While it might seem a counterintuitive move for a meeting on equality, according to Reuters, the goal is to create a "safe space" in which female, LGBT, disabled and black individuals can talk openly about topics like sexual harassment, racial discrimination and salary inequities.
"Members felt that it was important that those from different minority groups should be able to meet to discuss the unique hurdles they face together," a spokesperson for the UCU said in a statement, according to Reuters.
Able-bodied, straight, white men are rarely confronted with the topics the conference is designed to tackle, which is why a motion raised to allow all UCU members to take part in the summit was denied. The sentiment seems to be that, while inclusivity is a pretty thought, in reality straight white men could commandeer the conversation.
Straight white men unaffected by the UCU's decision are naturally peeved about the ban, one blogger at American Thinker goes so far as to compare those left out of this year's conference to "Jews under Hitler ... singled out and denied their humanity because of all the advantages they are supposed to have." Which, let's face it, straight white men do enjoy a lot of advantages. So that's a bridge or ten too far.

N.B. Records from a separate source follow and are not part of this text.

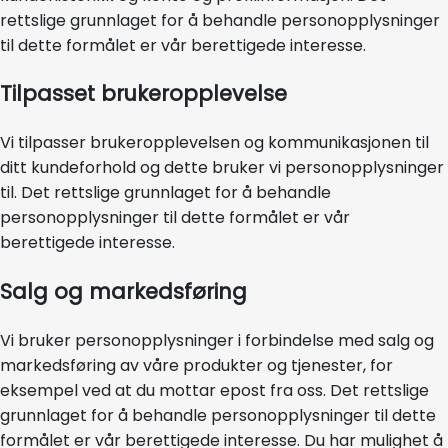
rettslige grunnlaget for å behandle personopplysninger
til dette formålet er vår berettigede interesse.
Tilpasset brukeropplevelse
Vi tilpasser brukeropplevelsen og kommunikasjonen til
ditt kundeforhold og dette bruker vi personopplysninger
til. Det rettslige grunnlaget for å behandle
personopplysninger til dette formålet er vår
berettigede interesse.
Salg og markedsføring
Vi bruker personopplysninger i forbindelse med salg og
markedsføring av våre produkter og tjenester, for
eksempel ved at du mottar epost fra oss. Det rettslige
grunnlaget for å behandle personopplysninger til dette
formålet er vår berettigede interesse. Du har mulighet å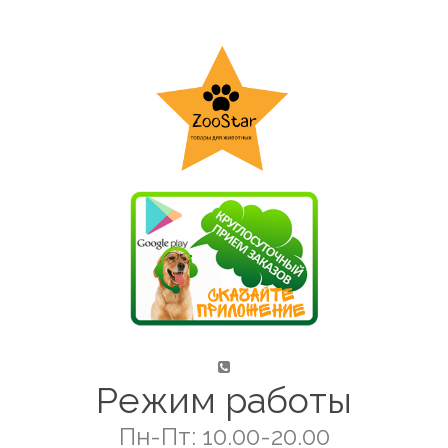
Режим работы
Пн-Пт: 10.00-20.00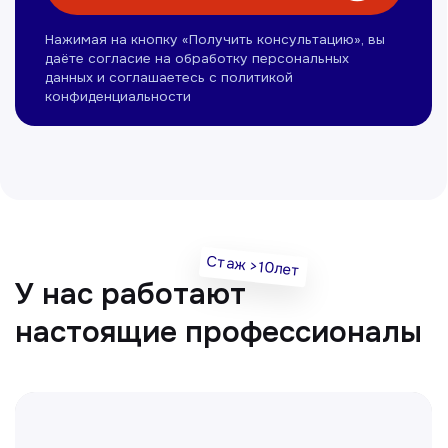
Нуманов Зохид
Врач УЗД
Вт, Чт, Сб с 14:00 до 19:00
Все врачи
Отвечаем на частые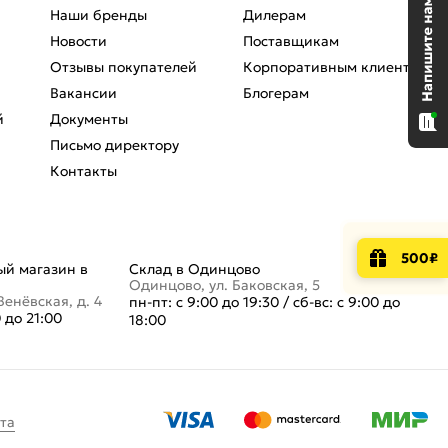
Наши бренды
Дилерам
Новости
Поставщикам
Отзывы покупателей
Корпоративным клиентам
Вакансии
Блогерам
й
Документы
Письмо директору
Контакты
500₽
й магазин в
Склад в Одинцово
Одинцово, ул. Баковская, 5
Венёвская, д. 4
пн-пт: с 9:00 до 19:30
/
сб-вс: с 9:00 до
0 до 21:00
18:00
та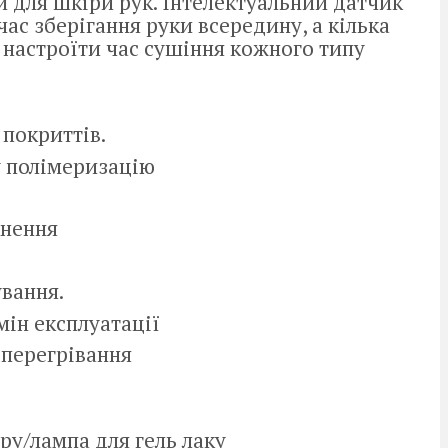
 для шкіри рук. Інтелектуальний датчик
ас зберігання руки всередину, а кілька
настроїти час сушіння кожного типу
 покриттів.
у полімеризацію
кнення
ування.
мін експлуатації
 перегрівання
ру/лампа для гель лаку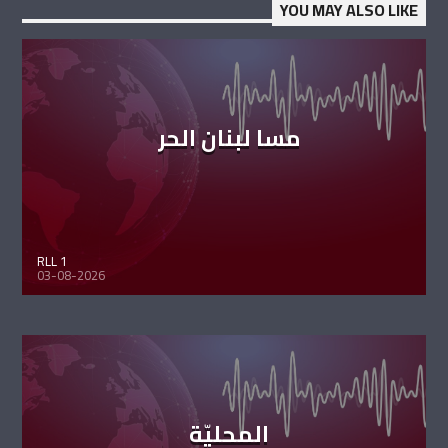
YOU MAY ALSO LIKE
مسا لبنان الحر
RLL 1
03-08-2026
المحليّة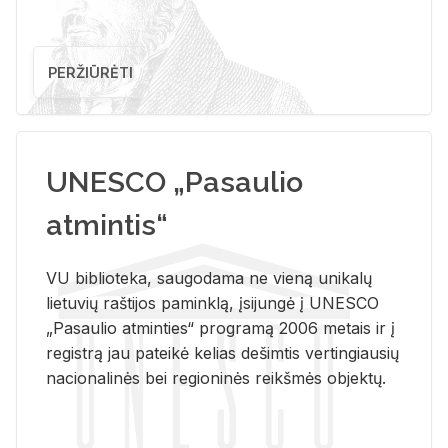
PERŽIŪRĖTI
UNESCO „Pasaulio
atmintis“
VU biblioteka, saugodama ne vieną unikalų
lietuvių raštijos paminklą, įsijungė į UNESCO
„Pasaulio atminties“ programą 2006 metais ir į
registrą jau pateikė kelias dešimtis vertingiausių
nacionalinės bei regioninės reikšmės objektų.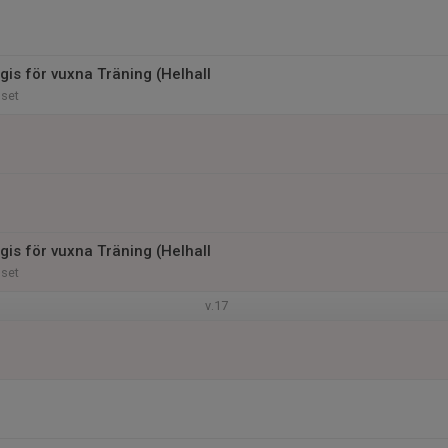
gis för vuxna Träning (Helhall
uset
gis för vuxna Träning (Helhall
uset
v.17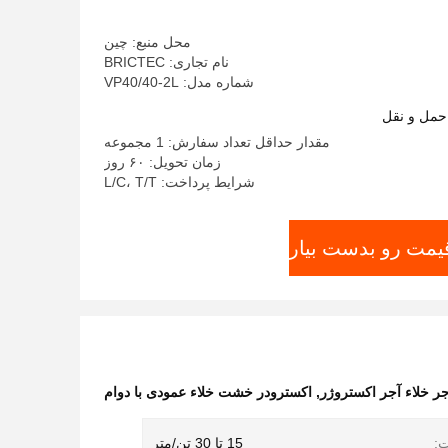
محل منبع: چین
نام تجاری: BRICTEC
شماره مدل: VP40/40-2L
حمل و نقل
مقدار حداقل تعداد سفارش: 1 مجموعه
زمان تحویل: ۶۰ روز
شرایط پرداخت: L/C، T/T
قیمت رو بدست بیار
,
اکسترودر خشت خلاء عمودی با دوام
:
15 تا 30 تن/متر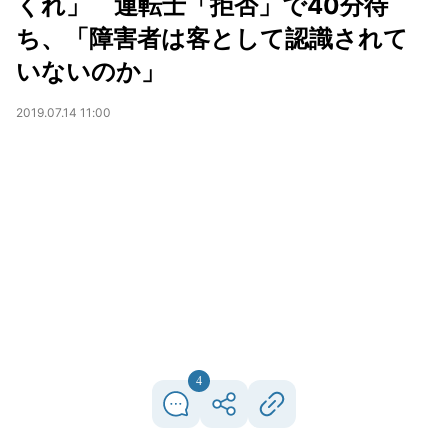
くれ」 運転士「拒否」で40分待
ち、「障害者は客として認識されて
いないのか」
2019.07.14 11:00
4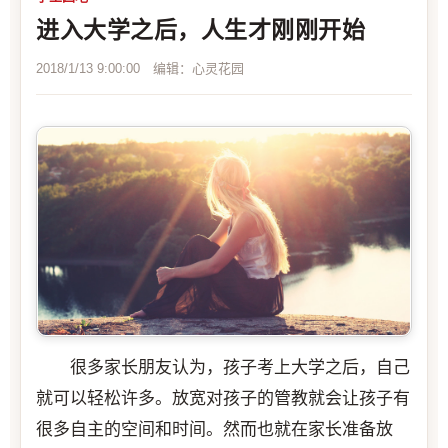
进入大学之后，人生才刚刚开始
2018/1/13 9:00:00 编辑：心灵花园
很多家长朋友认为，孩子考上大学之后，自己
就可以轻松许多。放宽对孩子的管教就会让孩子有
很多自主的空间和时间。然而也就在家长准备放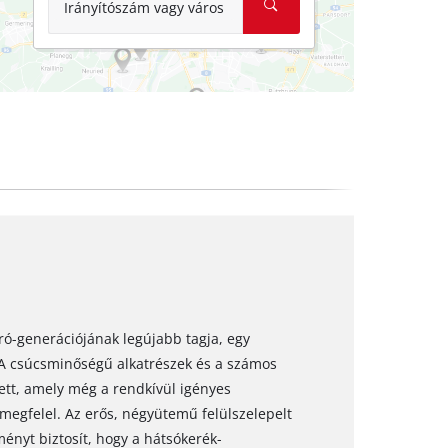
Irányítószám vagy város
ró-generációjának legújabb tagja, egy
 A csúcsminőségű alkatrészek és a számos
tett, amely még a rendkívül igényes
megfelel. Az erős, négyütemű felülszelepelt
ényt biztosít, hogy a hátsókerék-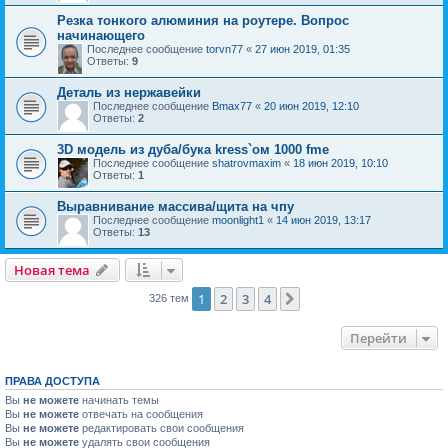
Резка тонкого алюминия на роутере. Вопрос
начинающего
Последнее сообщение
torvn77
«
27 июн 2019, 01:35
Ответы:
9
Деталь из нержавейки
Последнее сообщение
Bmax77
«
20 июн 2019, 12:10
Ответы:
2
3D модель из дуба/бука kress`ом 1000 fme
Последнее сообщение
shatrovmaxim
«
18 июн 2019, 10:10
Ответы:
1
Выравнивание массива/щита на чпу
Последнее сообщение
moonlight1
«
14 июн 2019, 13:17
Ответы:
13
Новая тема
1
2
3
4
След.
326 тем
Перейти
ПРАВА ДОСТУПА
Вы
не можете
начинать темы
Вы
не можете
отвечать на сообщения
Вы
не можете
редактировать свои сообщения
Вы
не можете
удалять свои сообщения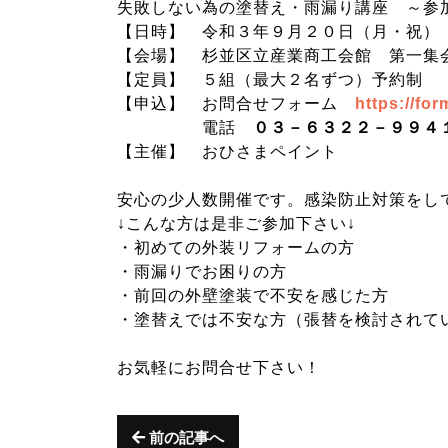
失敗しない為の塗替え・雨漏り講座 ～参
【日時】 令和３年９月２０日（月・祝）
【会場】 杉並区立産業商工会館 第一集
【定員】 ５組（最大２名ずつ）予約制
【申込】 お問合せフォーム
https://fo
電話
０３－６３２２－９９４
【主催】 おひさまペイント
安心の少人数開催です。感染防止対策をし
↓こんな方は是非ご参加下さい↓
・初めての外装リフォームの方
・雨漏りでお困りの方
・前回の外壁塗装で不安を感じた方
・塗替えでは不安な方（張替を検討されて
お気軽にお問合せ下さい！
前の記事へ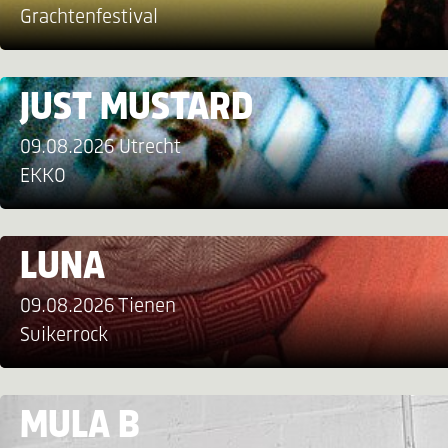
Grachtenfestival
JUST MUSTARD
09.08.2026 Utrecht
EKKO
LUNA
09.08.2026 Tienen
Suikerrock
MULA B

Commenters on LGBT site PinkNews also took issue with the UCU's ban, pointing out the inherent contradiction in the idea. "Yes, please. Let's teach a lesson about equality and inclusion by actually prohibiting a group from attending," wrote oregonduckbrad, who would appear to be a white male.
That point makes sense, but then there's also this one: Doesn't feel great being left out of something because of gender, orientation, skin color or physical ability, does it?